Rubayat, par Omar Khayyâm, quatrains CLI à CLX
Un article de Caverne des 1001 nuits.
CLI
J'ai eu des maîtres éminents.
Je me suis réjoui de mes progrès, de mes triomphes.
Quand j'évoque le savant que j'étais,
Je le compare à l'eau qui prend la forme du vase et à la fumée que le vent dissipe.
CLII
Pour le sage, la tristesse et la joie se ressemblent, le bien et le mal aussi.
Pour le sage, tout ce qui a commencé doit finir.
Alors, demande-toi si tu as raison de te réjouir de ce bonheur qui t'arrive,
Ou de te désoler de ce malheur que tu n'attendais pas.
CLIII
Puisque notre sort, ici-bas, est de souffrir puis de mourir,
Ne devons-nous pas souhaiter de rendre le plus tôt possible à la terre notre corps misérable ?
Et notre âme, qu'Allah attend pour la juger selon ses mérites, dites-vous ?
Je vous répondrai là-dessus, quand j'aurai été renseigné par quelqu'un revenant de chez les morts.
CLIV
Derviche, dépouille-toi de cette robe peinte dont tu es si fier et que tu n'avais pas à ta naissance !
Endosse le manteau de la Pauvreté.
Les passants ne te salueront pas,
Mais tu entendras chanter dans ton coeur tous les séraphins du ciel.
CLV
Ivre ou altéré, je ne cherche qu'à dormir.
J'ai renonce à savoir ce qui est bien, ce qui est mal.
Pour moi, le bonheur et la douleur se ressemblent.

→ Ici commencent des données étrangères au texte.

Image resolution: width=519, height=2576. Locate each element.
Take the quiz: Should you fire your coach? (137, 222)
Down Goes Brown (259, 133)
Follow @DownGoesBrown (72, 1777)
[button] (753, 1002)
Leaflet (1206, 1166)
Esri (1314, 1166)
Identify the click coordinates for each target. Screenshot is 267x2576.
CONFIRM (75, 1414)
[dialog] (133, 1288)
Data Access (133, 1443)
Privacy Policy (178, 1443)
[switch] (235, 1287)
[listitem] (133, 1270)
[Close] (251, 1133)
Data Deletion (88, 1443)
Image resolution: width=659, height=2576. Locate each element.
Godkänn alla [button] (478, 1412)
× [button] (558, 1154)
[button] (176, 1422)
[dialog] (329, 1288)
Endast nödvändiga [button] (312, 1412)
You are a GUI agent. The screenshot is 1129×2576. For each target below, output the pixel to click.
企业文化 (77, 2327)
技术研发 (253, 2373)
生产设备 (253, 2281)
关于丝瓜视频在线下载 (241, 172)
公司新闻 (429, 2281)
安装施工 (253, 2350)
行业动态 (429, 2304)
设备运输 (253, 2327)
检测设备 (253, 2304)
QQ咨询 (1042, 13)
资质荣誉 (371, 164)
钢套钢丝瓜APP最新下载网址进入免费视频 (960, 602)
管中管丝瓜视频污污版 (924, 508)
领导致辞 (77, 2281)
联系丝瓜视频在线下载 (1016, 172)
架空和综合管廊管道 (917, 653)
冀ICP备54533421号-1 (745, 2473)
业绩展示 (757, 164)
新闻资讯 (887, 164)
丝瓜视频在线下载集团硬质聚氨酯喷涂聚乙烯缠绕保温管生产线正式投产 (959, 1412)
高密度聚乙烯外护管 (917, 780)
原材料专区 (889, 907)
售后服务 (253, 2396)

Quand un bonheur m'arrive, je ne lui accorde qu'une petite place, car je sais qu'une douleur le suit.
CLVI
On ne peut incendier la mer,
Ni convaincre l'homme que le bonheur est dangereux.
Il sait, pourtant, que le moindre choc est fatal
A l'urne pleine et laisse intacte l'urne.
CLVII
Regarde autour de toi. Tu ne verras qu'afflictions, angoisses et désespoirs.
Tes meilleurs amis sont morts. La tristesse est ta seule compagne.
Mais, relève la tête ! Ouvre tes mains ! Saisis ce que tu désires et ce que tu peux atteindre.
Le passé est un cadavre que tu dois enterrer.
CLVIII
Je regarde ce cavalier qui s'éloigne dans la brume du soir.
Traversera-t-il des forêts ou des plaines incultes ? Où va-t-il ? Je ne sais.
Demain, serai-je étendu sur la terre ou sous la terre ?
Je ne sais.
CLIX
"Allah est grand!"
Ce cri du moueddin ressemble à une immense plainte.
Cinq fois par jour,
Est-ce la Terre qui gémit vers son créateur indifférent?
CLX
Le Ramazan' est fini. Corps épuisés, âmes fanées, la joie revient !
Les conteurs savent des histoires nouvelles.
Les porteurs de vin, les marchands de rêves lancent leurs appels.
Mais je n'entends pas celui qui me rendra la vie, celui de ma bien-aimée.